Today: Three Sweeps, One Winner

We ran three rigorous parameter sweeps using stratified dev/holdout validation (10 dev leagues, 9 holdout leagues, 8,568 AH bets).

Sweep 1: RFB x Decay -- REJECTED

ConfigAH ROIDelta
Baseline (rfb=1.5, d=0.005)-3.29%--
rfb=2.5-4.39%-1.10pp
d=0.010 alone-3.23%+0.06pp

The solver's form tracking is already optimal. Increasing recentFormBoost hurts. The "reacts too slowly" hypothesis was wrong.

Along the way, we found a bug: --decay-rate was never being passed to the data prep function. Every prior decay rate test had been running with the default.

Sweep 2: Edge Shrinkage -- WRONG DIRECTION

Min EdgeAH ROIDelta
0% (baseline)-3.29%--
5%-4.18%-0.89pp
10%-6.49%-3.20pp

Higher confidence = worse bets. The model's largest edges are its most overconfident predictions.

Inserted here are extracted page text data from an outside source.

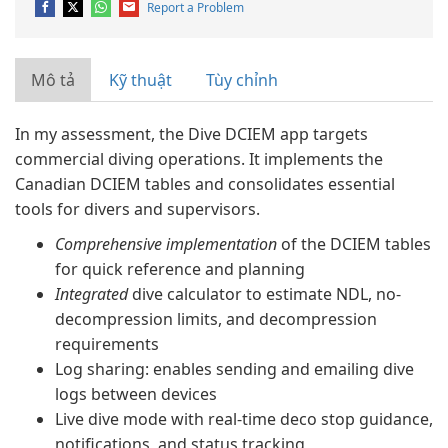
Report a Problem
Mô tả
Kỹ thuật
Tùy chỉnh
In my assessment, the Dive DCIEM app targets
commercial diving operations. It implements the
Canadian DCIEM tables and consolidates essential
tools for divers and supervisors.
Comprehensive implementation
of the DCIEM tables
for quick reference and planning
Integrated
dive calculator to estimate NDL, no-
decompression limits, and decompression
requirements
Log sharing: enables sending and emailing dive
logs between devices
Live dive mode with real-time deco stop guidance,
notifications, and status tracking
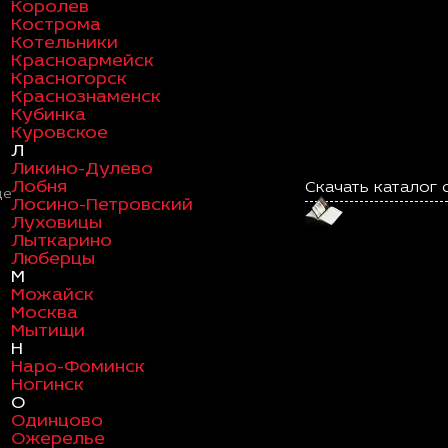
Королев
Кострома
Котельники
Красноармейск
Красногорск
Краснознаменск
Кубинка
Куровское
Л
Ликино-Дулево
Лобня
Скачать каталог 
де
Лосино-Петровский
Луховицы
Лыткарино
Люберцы
М
Можайск
Москва
Мытищи
Н
Наро-Фоминск
Ногинск
О
Одинцово
Ожерелье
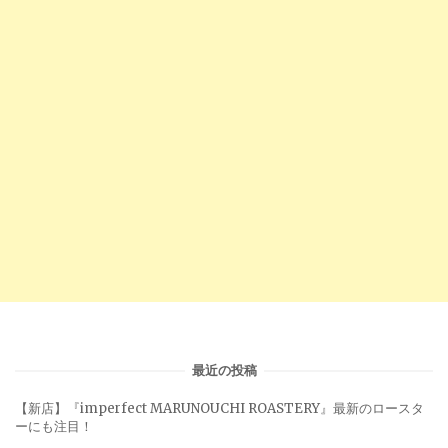
最近の投稿
【新店】『imperfect MARUNOUCHI ROASTERY』最新のロースタ
ーにも注目！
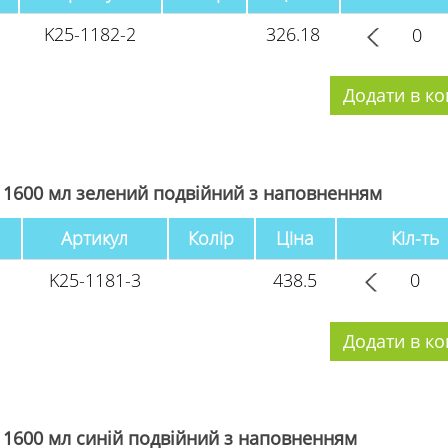
K25-1182-2
326.18
 1600 мл зелений подвійний з наповненням
Артикул
Колір
Ціна
Кіл-ть
K25-1181-3
438.5
 1600 мл синій подвійний з наповненням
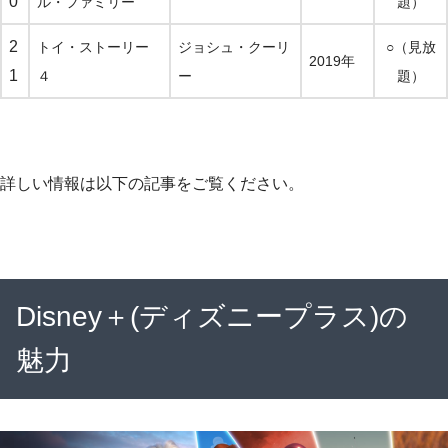
0
ル・ファミリー
題）
2
トイ・ストーリー
ジョシュ・クーリ
○（見放
2019年
1
４
ー
題）
詳しい情報は以下の記事をご覧ください。
Disney＋(ディズニープラス)の
魅力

This is the calibration problem expressed directly.

Sweep 3: Loss Weights -- ACCEPTED

ConfigAH ROIDelta
Baseline (outcome=0.3, xg=0.2)-3.29%--
market-only (outcome=0, xg=0)-2.24%+1.05pp

Removing match results and xG from the loss function improved everything. The solver, freed from fitting to noisy data, produces better-calibrated probabilities purely from Pinnacle odds.

Validated on holdout (9 unseen leagues): +0.45pp, same direction. Production (26 leagues): +0.79pp, +118u saved, 12/19 leagues improve. Deployed.

Phase 3: Re-Test Signals

Both top signals re-tested on the improved base. Both still fail.

The market-only config raised the floor (-3.3% to -2.6% on filtered data) but signal marginals didn't change. Walk-forward still requires positive marginal in 2/3 of folds, and neither signal achieves that.

Where We Are Now

MetricBeforeAfterDelta
AH ROI (26 leagues)-2.98%-2.19%+0.79pp
AH CLV+6.33%+7.03%+0.70pp
AH P&L-451u-333u+118u
Leagues improving--12/19--
Signals passing 10-gate0/90/9--
Bugs found/fixed03--

Still unprofitable. Still negative. But:

  1. 27% less negative. The first structural model improvement in the project's history.
  2. CLV went UP. We didn't trade model quality for lucky results -- the model actually got better at predicting markets.
  3. Three bugs fixed. --decay-rate passthrough, snapshot loading config hash, edge threshold direction.
  4. Infrastructure built. Dev/holdout splits, sweep scripts, analysis tools, statistical validation. Every future experiment runs through this framework.
  5. Wrong hypotheses eliminated. "Solver reacts too slowly" -- wrong. "Higher edge = better bets" -- wrong. "Outcomes/xG help calibration" -- wrong.
  6. Right hypothesis found. The solver fits better to efficient market prices when not distracted by noisy match data.

The Honest Assessment

The paper trading results were exciting and statistically meaningless. 58 bets is not a sample size. The model has genuine edge (+7% CLV) but can't fully convert it to profit (-2.2% ROI). The gap is structural -- the Bivariate Poisson grid overestimates extreme outcomes, inflating edges that the market correctly prices.

We're not there yet. But we now know exactly where "there" is, exactly what's blocking us, and we have the tools to test every hypothesis rigorously. The -2.2% gap is smaller than it was, and we have a clear roadmap: quarter-line routing (12pp spread, walk-forward confirmed), max-edge cap (wrong-direction discovery), and 127 unimplemented hypotheses to triage.

The model isn't trash. The paper trading wasn't a lie. It was a small sample from a genuinely edge-positive system that happens to be overconfident on its biggest bets. Fix the overconfidence, and the +7% CLV turns into profit.

What's Next

Tonight: automated overnight test suite running 18 implemented signals through 10-gate, 192 parameter combinations, max-edge-cap sweep, and full decomposition. Tomorrow: triage 127 registered but unimplemented hypotheses. Then build the most promising ones.

The engine runs better. Time to find the tuning that makes it profitable.